Action item: Output only the span of lines that begins at the line containing "Stranica 1 od 2" and ends at the last line of the data, both included, exactly as they appear.

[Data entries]
- Opening Delimiter -

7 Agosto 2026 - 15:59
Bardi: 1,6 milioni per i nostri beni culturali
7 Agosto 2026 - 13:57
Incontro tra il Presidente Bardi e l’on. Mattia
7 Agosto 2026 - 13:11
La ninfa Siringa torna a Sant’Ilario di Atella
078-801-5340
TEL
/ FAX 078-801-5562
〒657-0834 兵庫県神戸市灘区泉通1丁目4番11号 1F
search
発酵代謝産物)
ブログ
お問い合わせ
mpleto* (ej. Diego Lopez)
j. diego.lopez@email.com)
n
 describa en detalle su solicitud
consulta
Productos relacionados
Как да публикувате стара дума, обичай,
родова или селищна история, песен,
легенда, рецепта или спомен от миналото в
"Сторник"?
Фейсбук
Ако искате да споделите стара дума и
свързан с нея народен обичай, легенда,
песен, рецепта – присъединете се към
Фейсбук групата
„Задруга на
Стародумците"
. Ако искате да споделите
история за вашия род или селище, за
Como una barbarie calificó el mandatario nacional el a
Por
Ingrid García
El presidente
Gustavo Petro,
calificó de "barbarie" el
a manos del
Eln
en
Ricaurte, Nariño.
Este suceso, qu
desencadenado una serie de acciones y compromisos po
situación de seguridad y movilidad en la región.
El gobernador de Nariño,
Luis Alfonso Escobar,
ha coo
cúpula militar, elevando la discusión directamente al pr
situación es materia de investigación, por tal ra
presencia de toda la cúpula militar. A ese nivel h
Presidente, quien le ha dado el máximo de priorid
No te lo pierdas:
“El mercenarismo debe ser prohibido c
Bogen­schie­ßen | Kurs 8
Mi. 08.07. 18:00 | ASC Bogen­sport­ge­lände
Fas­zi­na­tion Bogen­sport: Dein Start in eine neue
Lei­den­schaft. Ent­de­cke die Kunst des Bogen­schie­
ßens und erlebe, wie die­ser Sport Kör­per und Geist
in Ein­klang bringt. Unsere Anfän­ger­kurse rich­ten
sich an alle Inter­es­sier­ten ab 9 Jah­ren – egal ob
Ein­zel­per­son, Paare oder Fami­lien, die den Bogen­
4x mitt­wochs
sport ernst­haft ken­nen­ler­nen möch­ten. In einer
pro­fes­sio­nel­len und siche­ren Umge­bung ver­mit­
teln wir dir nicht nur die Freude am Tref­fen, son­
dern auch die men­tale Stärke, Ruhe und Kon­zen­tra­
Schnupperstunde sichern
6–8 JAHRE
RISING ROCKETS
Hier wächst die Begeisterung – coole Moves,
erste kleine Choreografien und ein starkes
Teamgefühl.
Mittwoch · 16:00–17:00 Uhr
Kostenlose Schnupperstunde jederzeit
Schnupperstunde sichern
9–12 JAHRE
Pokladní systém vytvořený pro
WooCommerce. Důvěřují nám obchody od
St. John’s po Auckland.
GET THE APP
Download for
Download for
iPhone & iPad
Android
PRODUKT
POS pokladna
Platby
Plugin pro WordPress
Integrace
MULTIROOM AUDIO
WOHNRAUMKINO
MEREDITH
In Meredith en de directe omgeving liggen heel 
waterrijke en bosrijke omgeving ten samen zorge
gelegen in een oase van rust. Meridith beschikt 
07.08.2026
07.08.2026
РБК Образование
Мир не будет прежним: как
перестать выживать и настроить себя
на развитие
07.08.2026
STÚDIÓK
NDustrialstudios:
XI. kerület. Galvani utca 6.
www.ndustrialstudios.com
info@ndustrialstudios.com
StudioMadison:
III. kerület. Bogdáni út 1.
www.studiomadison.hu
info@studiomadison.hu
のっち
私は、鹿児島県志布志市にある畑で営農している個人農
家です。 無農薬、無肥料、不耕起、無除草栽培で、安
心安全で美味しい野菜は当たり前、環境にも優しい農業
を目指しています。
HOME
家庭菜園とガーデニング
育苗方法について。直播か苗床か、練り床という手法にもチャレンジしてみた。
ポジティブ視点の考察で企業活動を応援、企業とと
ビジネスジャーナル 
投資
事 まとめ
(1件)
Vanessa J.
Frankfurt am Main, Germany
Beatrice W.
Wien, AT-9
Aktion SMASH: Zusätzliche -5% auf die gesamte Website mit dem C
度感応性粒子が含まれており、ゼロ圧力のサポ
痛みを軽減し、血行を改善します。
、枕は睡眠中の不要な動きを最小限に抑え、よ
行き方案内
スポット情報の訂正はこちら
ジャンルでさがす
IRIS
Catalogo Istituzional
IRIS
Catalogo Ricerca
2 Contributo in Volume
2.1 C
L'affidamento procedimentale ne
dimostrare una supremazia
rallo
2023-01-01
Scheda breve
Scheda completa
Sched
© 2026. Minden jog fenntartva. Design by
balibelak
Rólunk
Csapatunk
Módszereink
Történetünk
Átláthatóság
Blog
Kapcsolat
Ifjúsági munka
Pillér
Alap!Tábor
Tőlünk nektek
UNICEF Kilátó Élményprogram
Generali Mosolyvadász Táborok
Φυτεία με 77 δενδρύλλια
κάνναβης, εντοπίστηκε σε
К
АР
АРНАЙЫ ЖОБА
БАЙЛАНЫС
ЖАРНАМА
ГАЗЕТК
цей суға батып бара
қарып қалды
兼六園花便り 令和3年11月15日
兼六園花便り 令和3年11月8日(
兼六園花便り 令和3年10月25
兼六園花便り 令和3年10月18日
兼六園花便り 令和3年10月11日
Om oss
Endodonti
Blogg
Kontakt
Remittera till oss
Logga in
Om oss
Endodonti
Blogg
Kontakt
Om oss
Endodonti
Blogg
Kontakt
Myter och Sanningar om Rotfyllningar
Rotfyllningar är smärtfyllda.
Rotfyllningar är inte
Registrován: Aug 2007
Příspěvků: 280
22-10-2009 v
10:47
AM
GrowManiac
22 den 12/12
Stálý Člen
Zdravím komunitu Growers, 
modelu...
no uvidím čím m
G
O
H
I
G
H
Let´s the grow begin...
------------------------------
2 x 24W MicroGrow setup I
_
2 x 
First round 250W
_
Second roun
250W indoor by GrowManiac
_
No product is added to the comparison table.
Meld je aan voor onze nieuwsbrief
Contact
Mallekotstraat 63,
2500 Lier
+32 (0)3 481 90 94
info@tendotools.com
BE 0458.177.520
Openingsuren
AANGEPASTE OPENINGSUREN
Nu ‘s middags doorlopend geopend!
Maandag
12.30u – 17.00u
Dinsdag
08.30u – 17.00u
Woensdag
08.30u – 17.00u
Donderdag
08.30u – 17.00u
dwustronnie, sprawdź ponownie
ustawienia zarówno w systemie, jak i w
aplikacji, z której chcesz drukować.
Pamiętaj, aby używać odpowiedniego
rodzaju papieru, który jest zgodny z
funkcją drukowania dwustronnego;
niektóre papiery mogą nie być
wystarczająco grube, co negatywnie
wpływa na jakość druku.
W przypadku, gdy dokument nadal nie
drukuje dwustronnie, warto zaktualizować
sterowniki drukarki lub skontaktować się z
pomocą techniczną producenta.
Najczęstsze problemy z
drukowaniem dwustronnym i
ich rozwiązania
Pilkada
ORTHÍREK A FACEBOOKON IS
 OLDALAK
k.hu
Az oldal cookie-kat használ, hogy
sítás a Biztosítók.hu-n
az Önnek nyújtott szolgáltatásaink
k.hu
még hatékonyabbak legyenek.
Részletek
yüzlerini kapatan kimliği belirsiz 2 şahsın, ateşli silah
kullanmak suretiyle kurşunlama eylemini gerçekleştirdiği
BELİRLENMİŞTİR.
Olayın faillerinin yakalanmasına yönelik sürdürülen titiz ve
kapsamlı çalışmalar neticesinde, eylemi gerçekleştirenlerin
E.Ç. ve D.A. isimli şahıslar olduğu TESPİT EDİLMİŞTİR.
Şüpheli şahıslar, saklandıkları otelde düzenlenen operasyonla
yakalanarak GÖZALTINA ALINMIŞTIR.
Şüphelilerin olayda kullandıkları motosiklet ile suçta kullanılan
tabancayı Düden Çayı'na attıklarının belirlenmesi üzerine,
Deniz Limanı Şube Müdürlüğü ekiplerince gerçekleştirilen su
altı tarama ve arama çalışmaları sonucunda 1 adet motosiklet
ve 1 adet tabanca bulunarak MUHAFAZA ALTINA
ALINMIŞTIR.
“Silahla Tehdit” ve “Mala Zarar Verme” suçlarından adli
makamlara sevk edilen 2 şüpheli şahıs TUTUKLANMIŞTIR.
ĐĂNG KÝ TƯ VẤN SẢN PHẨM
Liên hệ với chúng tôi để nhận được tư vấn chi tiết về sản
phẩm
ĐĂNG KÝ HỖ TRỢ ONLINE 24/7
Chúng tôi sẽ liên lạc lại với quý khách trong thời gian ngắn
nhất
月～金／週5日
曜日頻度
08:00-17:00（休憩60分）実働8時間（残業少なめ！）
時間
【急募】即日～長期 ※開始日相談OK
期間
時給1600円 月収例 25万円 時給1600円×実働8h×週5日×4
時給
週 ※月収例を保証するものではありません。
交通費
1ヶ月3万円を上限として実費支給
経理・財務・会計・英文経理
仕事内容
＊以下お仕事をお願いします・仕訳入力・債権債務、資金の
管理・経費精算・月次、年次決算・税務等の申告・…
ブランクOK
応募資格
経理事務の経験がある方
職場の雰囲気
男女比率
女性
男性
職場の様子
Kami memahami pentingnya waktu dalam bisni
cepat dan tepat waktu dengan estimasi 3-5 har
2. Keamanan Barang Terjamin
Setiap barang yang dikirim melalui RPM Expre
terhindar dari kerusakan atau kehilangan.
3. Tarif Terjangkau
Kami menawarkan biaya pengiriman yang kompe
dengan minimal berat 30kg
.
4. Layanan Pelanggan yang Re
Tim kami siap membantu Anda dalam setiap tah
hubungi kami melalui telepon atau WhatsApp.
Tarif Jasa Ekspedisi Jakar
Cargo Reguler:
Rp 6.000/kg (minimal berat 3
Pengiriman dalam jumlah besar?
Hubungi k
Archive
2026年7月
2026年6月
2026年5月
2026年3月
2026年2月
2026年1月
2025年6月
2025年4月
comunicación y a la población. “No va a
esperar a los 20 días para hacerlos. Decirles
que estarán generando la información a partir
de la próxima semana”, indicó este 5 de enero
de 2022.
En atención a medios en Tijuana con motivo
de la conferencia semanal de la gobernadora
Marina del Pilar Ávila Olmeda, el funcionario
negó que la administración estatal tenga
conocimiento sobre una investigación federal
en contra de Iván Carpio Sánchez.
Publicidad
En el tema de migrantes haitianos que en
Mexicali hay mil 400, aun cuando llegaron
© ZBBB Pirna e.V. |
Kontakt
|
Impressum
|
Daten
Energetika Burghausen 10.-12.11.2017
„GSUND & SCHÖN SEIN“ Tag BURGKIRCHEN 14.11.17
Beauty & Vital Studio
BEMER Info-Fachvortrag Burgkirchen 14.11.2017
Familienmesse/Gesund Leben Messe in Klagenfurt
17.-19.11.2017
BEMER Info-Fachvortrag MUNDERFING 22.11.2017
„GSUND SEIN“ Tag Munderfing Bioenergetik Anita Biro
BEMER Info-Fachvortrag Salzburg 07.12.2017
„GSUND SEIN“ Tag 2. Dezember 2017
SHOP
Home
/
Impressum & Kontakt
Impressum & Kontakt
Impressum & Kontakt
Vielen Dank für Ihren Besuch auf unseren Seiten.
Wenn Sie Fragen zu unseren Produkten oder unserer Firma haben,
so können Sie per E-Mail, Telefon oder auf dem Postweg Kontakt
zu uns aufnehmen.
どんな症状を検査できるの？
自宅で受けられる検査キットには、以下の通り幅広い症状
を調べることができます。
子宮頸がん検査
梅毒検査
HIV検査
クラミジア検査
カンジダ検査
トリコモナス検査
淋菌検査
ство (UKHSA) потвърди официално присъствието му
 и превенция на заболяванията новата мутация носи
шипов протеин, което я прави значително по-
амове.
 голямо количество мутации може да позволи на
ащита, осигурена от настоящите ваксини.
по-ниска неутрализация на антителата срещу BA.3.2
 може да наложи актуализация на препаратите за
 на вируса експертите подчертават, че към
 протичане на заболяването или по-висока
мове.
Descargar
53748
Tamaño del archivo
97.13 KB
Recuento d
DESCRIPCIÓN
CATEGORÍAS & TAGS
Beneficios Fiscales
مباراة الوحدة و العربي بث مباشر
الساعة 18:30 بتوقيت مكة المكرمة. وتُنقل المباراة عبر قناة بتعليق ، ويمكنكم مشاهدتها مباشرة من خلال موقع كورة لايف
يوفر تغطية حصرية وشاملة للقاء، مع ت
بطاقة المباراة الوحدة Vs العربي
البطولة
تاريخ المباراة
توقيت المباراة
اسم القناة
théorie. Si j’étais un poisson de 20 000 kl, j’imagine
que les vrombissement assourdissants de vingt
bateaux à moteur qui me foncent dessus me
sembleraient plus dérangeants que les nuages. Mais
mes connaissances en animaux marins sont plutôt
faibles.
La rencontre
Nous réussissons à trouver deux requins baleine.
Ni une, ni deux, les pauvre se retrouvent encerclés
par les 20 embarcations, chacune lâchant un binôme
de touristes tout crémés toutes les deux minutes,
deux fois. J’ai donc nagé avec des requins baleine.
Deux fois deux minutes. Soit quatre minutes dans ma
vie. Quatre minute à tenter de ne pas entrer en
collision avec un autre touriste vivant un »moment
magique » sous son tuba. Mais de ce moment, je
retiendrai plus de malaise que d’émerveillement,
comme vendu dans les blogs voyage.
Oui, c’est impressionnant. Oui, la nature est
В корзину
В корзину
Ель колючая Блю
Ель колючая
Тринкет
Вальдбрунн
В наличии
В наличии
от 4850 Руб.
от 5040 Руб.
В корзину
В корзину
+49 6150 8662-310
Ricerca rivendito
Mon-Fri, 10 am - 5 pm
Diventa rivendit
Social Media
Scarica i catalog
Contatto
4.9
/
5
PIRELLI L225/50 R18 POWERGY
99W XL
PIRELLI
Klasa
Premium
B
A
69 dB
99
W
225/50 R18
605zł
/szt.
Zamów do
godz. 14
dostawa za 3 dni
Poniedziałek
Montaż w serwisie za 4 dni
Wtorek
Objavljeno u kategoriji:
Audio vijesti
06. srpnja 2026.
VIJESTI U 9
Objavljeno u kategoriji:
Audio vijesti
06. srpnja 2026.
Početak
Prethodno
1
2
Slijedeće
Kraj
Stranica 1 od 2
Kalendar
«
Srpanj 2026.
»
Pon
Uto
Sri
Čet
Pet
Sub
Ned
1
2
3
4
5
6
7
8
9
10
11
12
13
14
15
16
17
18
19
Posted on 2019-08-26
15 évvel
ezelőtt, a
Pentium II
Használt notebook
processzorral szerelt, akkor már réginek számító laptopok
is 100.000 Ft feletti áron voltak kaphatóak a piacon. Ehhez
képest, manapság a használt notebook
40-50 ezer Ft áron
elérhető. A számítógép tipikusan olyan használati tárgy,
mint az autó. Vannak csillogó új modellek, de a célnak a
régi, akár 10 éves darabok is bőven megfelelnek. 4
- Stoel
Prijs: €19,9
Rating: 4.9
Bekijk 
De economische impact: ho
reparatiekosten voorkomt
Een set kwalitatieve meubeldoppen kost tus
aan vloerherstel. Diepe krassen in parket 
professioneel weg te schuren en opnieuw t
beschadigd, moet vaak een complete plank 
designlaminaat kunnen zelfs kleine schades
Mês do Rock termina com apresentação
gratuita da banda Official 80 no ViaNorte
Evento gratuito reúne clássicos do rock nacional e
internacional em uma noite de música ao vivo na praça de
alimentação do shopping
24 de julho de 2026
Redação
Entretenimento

- Closing Delimiter -

Answer area:
Stranica 1 od 2
Kalendar
«
Srpanj 2026.
»
Pon
Uto
Sri
Čet
Pet
Sub
Ned
1
2
3
4
5
6
7
8
9
10
11
12
13
14
15
16
17
18
19
Posted on 2019-08-26
15 évvel
ezelőtt, a
Pentium II
Használt notebook
processzorral szerelt, akkor már réginek számító laptopok
is 100.000 Ft feletti áron voltak kaphatóak a piacon. Ehhez
képest, manapság a használt notebook
40-50 ezer Ft áron
elérhető. A számítógép tipikusan olyan használati tárgy,
mint az autó. Vannak csillogó új modellek, de a célnak a
régi, akár 10 éves darabok is bőven megfelelnek. 4
- Stoel
Prijs: €19,9
Rating: 4.9
Bekijk 
De economische impact: ho
reparatiekosten voorkomt
Een set kwalitatieve meubeldoppen kost tus
aan vloerherstel. Diepe krassen in parket 
professioneel weg te schuren en opnieuw t
beschadigd, moet vaak een complete plank 
designlaminaat kunnen zelfs kleine schades
Mês do Rock termina com apresentação
gratuita da banda Official 80 no ViaNorte
Evento gratuito reúne clássicos do rock nacional e
internacional em uma noite de música ao vivo na praça de
alimentação do shopping
24 de julho de 2026
Redação
Entretenimento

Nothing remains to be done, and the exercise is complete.